Die Klagewelle gegen Bayer war so richtig ins Rollen gekommen, nachdem eine Geschworenenjury dem Krebspatienten Dewayne Johnson in einem anderen Verfahren im August insgesamt 289 Millionen Dollar an Schmerzensgeld und Entschädigung zugesprochen hatte. Die Richterin senkte zwar die Strafe gegen den im vergangenen Jahr von Bayer übernommenen US-Saatgutkonzern Monsanto später auf gut 78 Millionen Dollar (69 Millionen Euro), im Grundsatz änderte sie am Urteil aber nichts.

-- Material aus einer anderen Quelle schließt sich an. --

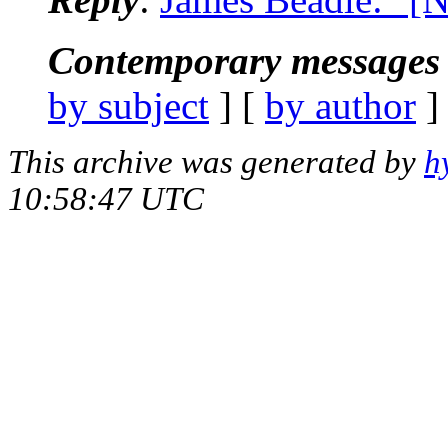
Contemporary messages 
by subject
] [
by author
]
This archive was generated by
h
10:58:47 UTC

Der Bayer-Aktienkurs war nach dem Urteil im August massiv eingebrochen. Anleger und Analysten warfen die Frage auf, ob die Leverkusener die Risiken des rund 63 Milliarden Dollar (55 Milliarden Euro) teuren Monsanto-Kaufs unterschätzt hätten. Das aktuelle Verfahren ist erst der Anfang: Bis Ende Januar wurden Monsanto in den USA glyphosatbezogene Klagen von etwa 11 200 Klägern zugestellt. In den nächsten Tagen soll bereits ein weiterer Prozess bei einem Landgericht im kalifornischen Oakland starten.

660 Millionen Euro liegen bereit

Bayer weist die Vorwürfe eines Krebsrisikos zurück und beruft sich dabei auf zahlreiche Studien. Der Dax-Konzern gibt sich denn auch betont optimistisch: Bislang sah das Unternehmen keinen Grund, für mögliche Schadenersatzzahlungen Vorsorge zu leisten. Viel Geld kosten die Glyphosat-Klagen aber dennoch schon: Die Rückstellungen für Rechtsstreitigkeiten stiegen im vergangenen Jahr um rund 660 Millionen Euro. "Wir stellen hier im Wesentlichen für drei Jahre Verteidigungskosten zurück", erklärte Finanzchef Wolfgang Nickl während einer Bilanzpressekonferenz Ende Februar.